**Work to complete:**
What is the number of lines in the entries below that include the word "ведёте"? Provide the number only.

**Data under study:**
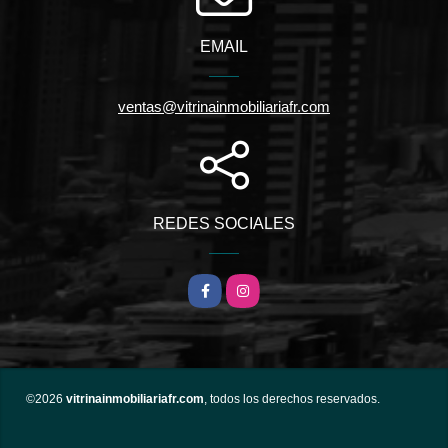
EMAIL
ventas@vitrinainmobiliariafr.com
REDES SOCIALES
Facebook
Instagram
©2026
vitrinainmobiliariafr.com
, todos los derechos reservados.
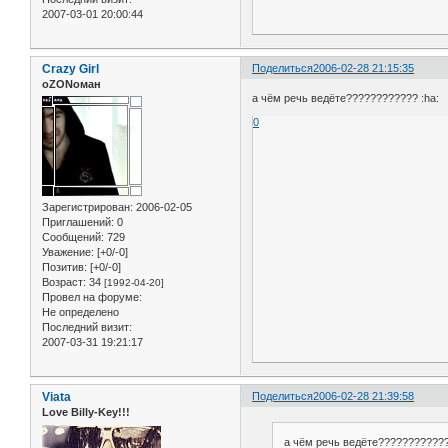
2007-03-01 20:00:44
Crazy Girl
Поделиться
2006-02-28 21:15:35
оZONоман
а чём речь ведёте???????????? :ha:
0
Зарегистрирован
: 2006-02-05
Приглашений:
0
Сообщений:
729
Уважение:
[+0/-0]
Позитив:
[+0/-0]
Возраст:
34
[1992-04-20]
Провел на форуме:
Не определено
Последний визит:
2007-03-31 19:21:17
Viata
Поделиться
2006-02-28 21:39:58
Love Billy-Key!!!
а чём речь ведёте????????????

**Reply:**
2